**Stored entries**
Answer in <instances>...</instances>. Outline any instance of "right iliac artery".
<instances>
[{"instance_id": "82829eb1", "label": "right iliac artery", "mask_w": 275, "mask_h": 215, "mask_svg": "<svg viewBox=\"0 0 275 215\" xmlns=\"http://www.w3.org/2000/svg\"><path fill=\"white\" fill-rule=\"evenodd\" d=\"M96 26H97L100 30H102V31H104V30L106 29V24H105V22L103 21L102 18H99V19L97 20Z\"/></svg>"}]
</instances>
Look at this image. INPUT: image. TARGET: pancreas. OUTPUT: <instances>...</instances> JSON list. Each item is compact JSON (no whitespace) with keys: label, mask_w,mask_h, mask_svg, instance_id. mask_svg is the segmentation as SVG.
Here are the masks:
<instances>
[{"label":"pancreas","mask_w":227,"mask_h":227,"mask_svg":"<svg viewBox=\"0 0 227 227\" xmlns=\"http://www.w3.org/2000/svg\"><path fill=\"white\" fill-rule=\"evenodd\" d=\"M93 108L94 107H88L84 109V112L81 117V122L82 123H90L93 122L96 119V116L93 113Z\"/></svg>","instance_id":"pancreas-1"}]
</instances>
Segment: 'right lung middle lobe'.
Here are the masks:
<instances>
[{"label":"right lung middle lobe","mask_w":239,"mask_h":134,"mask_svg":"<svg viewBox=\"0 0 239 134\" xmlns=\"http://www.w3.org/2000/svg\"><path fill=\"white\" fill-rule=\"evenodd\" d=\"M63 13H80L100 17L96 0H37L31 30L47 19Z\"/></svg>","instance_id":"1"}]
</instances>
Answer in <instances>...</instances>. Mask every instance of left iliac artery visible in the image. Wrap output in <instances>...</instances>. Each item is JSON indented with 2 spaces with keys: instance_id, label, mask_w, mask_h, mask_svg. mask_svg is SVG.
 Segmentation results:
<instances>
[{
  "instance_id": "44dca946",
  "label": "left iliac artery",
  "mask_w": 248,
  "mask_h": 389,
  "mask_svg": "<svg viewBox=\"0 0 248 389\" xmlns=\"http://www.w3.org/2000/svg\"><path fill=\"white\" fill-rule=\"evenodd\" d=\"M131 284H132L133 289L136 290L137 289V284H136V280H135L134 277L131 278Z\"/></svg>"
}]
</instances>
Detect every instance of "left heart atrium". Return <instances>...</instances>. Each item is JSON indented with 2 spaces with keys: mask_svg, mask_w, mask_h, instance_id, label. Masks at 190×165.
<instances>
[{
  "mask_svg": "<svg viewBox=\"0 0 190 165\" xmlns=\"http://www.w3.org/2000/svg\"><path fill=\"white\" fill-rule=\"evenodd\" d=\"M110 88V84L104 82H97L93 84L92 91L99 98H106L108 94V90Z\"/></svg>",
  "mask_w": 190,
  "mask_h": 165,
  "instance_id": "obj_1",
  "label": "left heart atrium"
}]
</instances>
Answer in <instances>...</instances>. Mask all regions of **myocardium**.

**Exercise details**
Each line of the data above should appear again in your answer, exactly as given.

**Result of the task**
Answer in <instances>...</instances>. Outline any instance of "right iliac artery".
<instances>
[{"instance_id": "82829eb1", "label": "right iliac artery", "mask_w": 275, "mask_h": 215, "mask_svg": "<svg viewBox=\"0 0 275 215\" xmlns=\"http://www.w3.org/2000/svg\"><path fill=\"white\" fill-rule=\"evenodd\" d=\"M96 26H97L100 30H102V31H104V30L106 29V24H105V22L103 21L102 18H99V19L97 20Z\"/></svg>"}]
</instances>
Look at this image. INPUT: image. TARGET: pancreas. OUTPUT: <instances>...</instances> JSON list. Each item is compact JSON (no whitespace) with keys: label, mask_w,mask_h, mask_svg, instance_id. mask_svg is the segmentation as SVG.
Here are the masks:
<instances>
[{"label":"pancreas","mask_w":227,"mask_h":227,"mask_svg":"<svg viewBox=\"0 0 227 227\" xmlns=\"http://www.w3.org/2000/svg\"><path fill=\"white\" fill-rule=\"evenodd\" d=\"M93 108L94 107H88L84 109V112L81 117V122L82 123H90L93 122L96 119V116L93 113Z\"/></svg>","instance_id":"pancreas-1"}]
</instances>
Segment: 'right lung middle lobe'.
Here are the masks:
<instances>
[{"label":"right lung middle lobe","mask_w":239,"mask_h":134,"mask_svg":"<svg viewBox=\"0 0 239 134\" xmlns=\"http://www.w3.org/2000/svg\"><path fill=\"white\" fill-rule=\"evenodd\" d=\"M63 13H80L100 17L96 0H37L31 30L47 19Z\"/></svg>","instance_id":"1"}]
</instances>
Answer in <instances>...</instances>. Mask every instance of left iliac artery visible in the image. Wrap output in <instances>...</instances>. Each item is JSON indented with 2 spaces with keys: instance_id, label, mask_w, mask_h, mask_svg. mask_svg is SVG.
 Segmentation results:
<instances>
[{
  "instance_id": "44dca946",
  "label": "left iliac artery",
  "mask_w": 248,
  "mask_h": 389,
  "mask_svg": "<svg viewBox=\"0 0 248 389\" xmlns=\"http://www.w3.org/2000/svg\"><path fill=\"white\" fill-rule=\"evenodd\" d=\"M131 284H132L133 289L136 290L137 289V284H136V280H135L134 277L131 278Z\"/></svg>"
}]
</instances>
Detect every instance of "left heart atrium". Return <instances>...</instances>. Each item is JSON indented with 2 spaces with keys: mask_svg, mask_w, mask_h, instance_id, label. Masks at 190×165.
<instances>
[{
  "mask_svg": "<svg viewBox=\"0 0 190 165\" xmlns=\"http://www.w3.org/2000/svg\"><path fill=\"white\" fill-rule=\"evenodd\" d=\"M110 88V84L104 82H97L93 84L92 91L99 98H106L108 94V90Z\"/></svg>",
  "mask_w": 190,
  "mask_h": 165,
  "instance_id": "obj_1",
  "label": "left heart atrium"
}]
</instances>
Answer in <instances>...</instances>. Mask all regions of **myocardium**.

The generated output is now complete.